Twee dagen geleden staat een stuk in een Balinese krant over de nieuwe geautomatiseerde douane controle. Die zou alle problemen oplossen. Dat is de droom zullen we maar zeggen. De daad is heel anders. We staan bij de paspoortcontrole een uur in de rij. Dit is de tweede van de drie controles. Naast ons is een rij van zeker 50 elektronische dubbele scan zuilen met poortjes. De bedoeling is dat je bij de eerste zuil de QR code van de betaling van je visum laat zien en bij de tweede je paspoort.
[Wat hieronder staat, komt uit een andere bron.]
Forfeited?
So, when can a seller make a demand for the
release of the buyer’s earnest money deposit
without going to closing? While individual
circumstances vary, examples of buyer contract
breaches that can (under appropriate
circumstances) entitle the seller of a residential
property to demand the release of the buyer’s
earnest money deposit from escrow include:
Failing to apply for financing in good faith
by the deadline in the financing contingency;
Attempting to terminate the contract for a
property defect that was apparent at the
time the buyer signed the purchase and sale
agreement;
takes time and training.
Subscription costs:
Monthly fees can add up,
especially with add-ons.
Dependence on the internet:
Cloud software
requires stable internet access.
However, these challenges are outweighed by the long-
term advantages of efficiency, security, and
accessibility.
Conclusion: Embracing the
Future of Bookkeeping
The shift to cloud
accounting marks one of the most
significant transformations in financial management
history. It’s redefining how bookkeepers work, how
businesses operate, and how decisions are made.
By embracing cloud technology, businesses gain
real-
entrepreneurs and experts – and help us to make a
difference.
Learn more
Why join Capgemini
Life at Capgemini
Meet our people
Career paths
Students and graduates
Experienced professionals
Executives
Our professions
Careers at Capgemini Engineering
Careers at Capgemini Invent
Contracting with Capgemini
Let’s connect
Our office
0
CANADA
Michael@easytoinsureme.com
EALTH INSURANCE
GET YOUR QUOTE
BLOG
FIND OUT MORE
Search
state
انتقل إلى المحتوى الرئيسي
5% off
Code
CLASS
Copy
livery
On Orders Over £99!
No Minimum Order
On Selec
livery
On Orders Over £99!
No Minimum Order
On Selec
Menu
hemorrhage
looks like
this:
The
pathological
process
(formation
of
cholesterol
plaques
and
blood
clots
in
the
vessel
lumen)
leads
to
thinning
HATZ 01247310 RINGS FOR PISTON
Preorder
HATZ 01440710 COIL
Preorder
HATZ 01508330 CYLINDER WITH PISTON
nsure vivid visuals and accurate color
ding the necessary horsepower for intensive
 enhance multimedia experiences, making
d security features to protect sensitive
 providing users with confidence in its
In het uur dat we staan te wachten zie ik een (1) jongen de scanner passeren. De tweede scanner lukt hem niet. Hij moet door personeel gered worden.
Na een uur is Leonie aan de beurt. Het duurt echter nog wel 20 min voordat haar controle afgerond is. Iets kan niet gescaned worden. Een chef met bevoegdheden wordt er uiteindelijk bijgehaald. Bij Leonie, die helemaal niet tegen wachten kan, komt het stoom dan uit de oren. Iemand doodslaan deed ze niet gelukkig.
Ik neem het mezelf wat kwalijk dat ik zo slecht voorbereid hier arriveer. Gelukkig hebben we net genoeg Thaise Baht om de visa te betalen. Balinese logica: je hebt geen visum nodig, maar je moet er wel voor betalen.
Uitgeput van de reis hangen we een dagje heerlijk op het strand van het hotel. Het hotel is prachtig, vanuit bed kunnen we de zee zien.
Op het strand voltrekt zich een andere balinese logica: als je het niet ziet is het er niet. Zeewier is in grote hoeveelheden aangespoeld met het zeewier ook allerlei plastic. Drie tuinmannen zij de hele dag bezig om gaten te graven en daar dan het zeewier met het plastic in te gooien. Ze passen hun werktempo aan zodat ze niet te vroeg klaar zijn.
Gisterenavond toch nog op het strand kunnen eten. Op weg in het halfdonker in de onoverzichtelijke tuin van het hotel, loop ik een trapje af zo een vijver in. Met mijn nette broek en schoenen. Kniehoog nat. Wel gelachen.
Het eten was een aangename verrassing. Het was heel lekker, pittig en goed gekruid. Dat belooft wat de komende week.